Emergence of a finite-size-scaling function in the supervised learning of the Ising phase transition

TL;DR

This paper demonstrates how a simple neural network can learn the universal finite-size-scaling function of the Ising phase transition, accurately predicting critical points across different lattice structures.

Contribution

It introduces a minimal one-parameter neural network model that analytically captures the finite-size-scaling behavior in supervised learning of the Ising transition, validating its universality.

Findings

The model reproduces the finite-size-scaling function in neural network outputs.

It accurately predicts critical points for different lattice types within the same universality class.
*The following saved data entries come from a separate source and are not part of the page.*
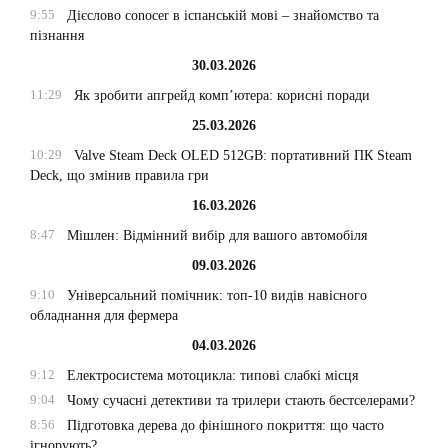
9:55
Дієслово conocer в іспанській мові – знайомство та
пізнання
30.03.2026
11:29
Як зробити апгрейд комп’ютера: корисні поради
25.03.2026
10:29
Valve Steam Deck OLED 512GB: портативний ПК Steam
Deck, що змінив правила гри
16.03.2026
8:47
Мішлен: Відмінний вибір для вашого автомобіля
09.03.2026
9:10
Універсальний помічник: топ-10 видів навісного
обладнання для фермера
04.03.2026
9:12
Електросистема мотоцикла: типові слабкі місця
9:04
Чому сучасні детективи та трилери стають бестселерами?
8:56
Підготовка дерева до фінішного покриття: що часто
ігнорують?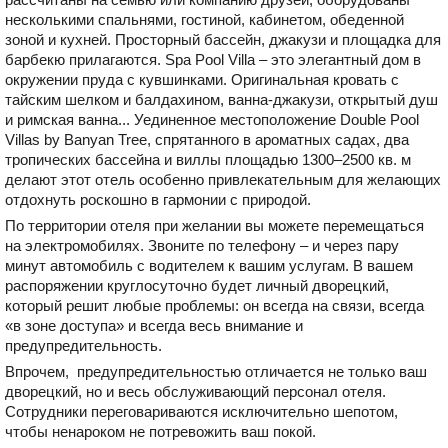
несколькими спальнями, гостиной, кабинетом, обеденной
зоной и кухней. Просторный бассейн, джакузи и площадка для
барбекю прилагаются. Spa Pool Villa – это элегантный дом в
окружении пруда с кувшинками. Оригинальная кровать с
тайским шелком и балдахином, ванна-джакузи, открытый душ
и римская ванна... Уединенное местоположение Double Pool
Villas by Banyan Tree, спрятанного в ароматных садах, два
тропических бассейна и виллы площадью 1300–2500 кв. м
делают этот отель особенно привлекательным для желающих
отдохнуть роскошно в гармонии с природой.
По территории отеля при желании вы можете перемещаться
на электромобилях. Звоните по телефону – и через пару
минут автомобиль с водителем к вашим услугам. В вашем
распоряжении круглосуточно будет личный дворецкий,
который решит любые проблемы: он всегда на связи, всегда
«в зоне доступа» и всегда весь внимание и
предупредительность.
Впрочем, предупредительностью отличается не только ваш
дворецкий, но и весь обслуживающий персонал отеля.
Сотрудники переговариваются исключительно шепотом,
чтобы ненароком не потревожить ваш покой.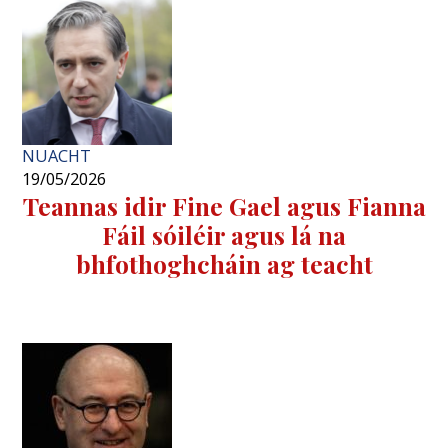
NUACHT
19/05/2026
Teannas idir Fine Gael agus Fianna
Fáil sóiléir agus lá na
bhfothoghcháin ag teacht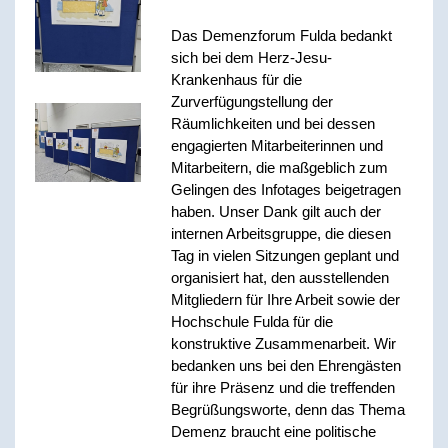
Das Demenzforum Fulda bedankt
sich bei dem Herz-Jesu-
Krankenhaus für die
Zurverfügungstellung der
Räumlichkeiten und bei dessen
engagierten Mitarbeiterinnen und
Mitarbeitern, die maßgeblich zum
Gelingen des Infotages beigetragen
haben. Unser Dank gilt auch der
internen Arbeitsgruppe, die diesen
Tag in vielen Sitzungen geplant und
organisiert hat, den ausstellenden
Mitgliedern für Ihre Arbeit sowie der
Hochschule Fulda für die
konstruktive Zusammenarbeit. Wir
bedanken uns bei den Ehrengästen
für ihre Präsenz und die treffenden
Begrüßungsworte, denn das Thema
Demenz braucht eine politische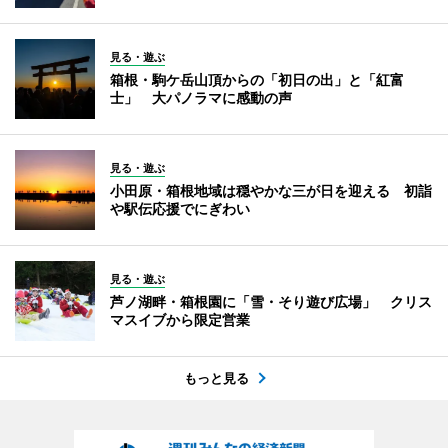
見る・遊ぶ
箱根・駒ケ岳山頂からの「初日の出」と「紅富
士」 大パノラマに感動の声
見る・遊ぶ
小田原・箱根地域は穏やかな三が日を迎える 初詣
や駅伝応援でにぎわい
見る・遊ぶ
芦ノ湖畔・箱根園に「雪・そり遊び広場」 クリス
マスイブから限定営業
もっと見る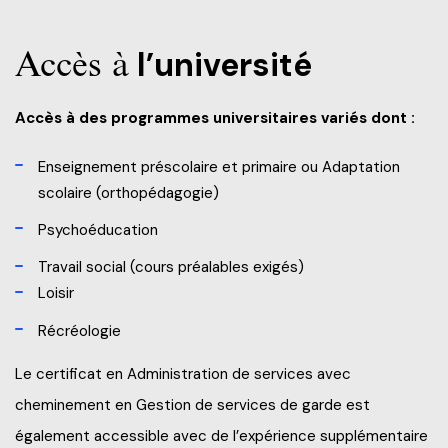
Accès à
l’université
Accès à des programmes universitaires variés dont :
Enseignement préscolaire et primaire ou Adaptation
scolaire (orthopédagogie)
Psychoéducation
Travail social (cours préalables exigés)
Loisir
Récréologie
Le certificat en Administration de services avec
cheminement en Gestion de services de garde est
également accessible avec de l’expérience supplémentaire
The approach is demonstrated on real data from scale-free graphs.

Abstract

We investigate the connection between the supervised learning of the binary phase classification in the ferromagnetic Ising model and the standard finite-size-scaling theory of the second-order phase transition. Proposing a minimal one-free-parameter neural network model, we analytically formulate the supervised learning problem for the canonical ensemble being used as a training data set. We show that just one free parameter is capable enough to describe the data-driven emergence of the universal finite-size-scaling function in the network output that is observed in a large neural network, theoretically validating its critical point prediction for unseen test data from different underlying lattices yet in the same universality class of the Ising criticality. We also numerically demonstrate the interpretation with the proposed one-parameter model by providing an example of finding a critical point with the learning of the Landau mean-field free energy being applied to the real data set from the uncorrelated random scale-free graph with a large degree exponent.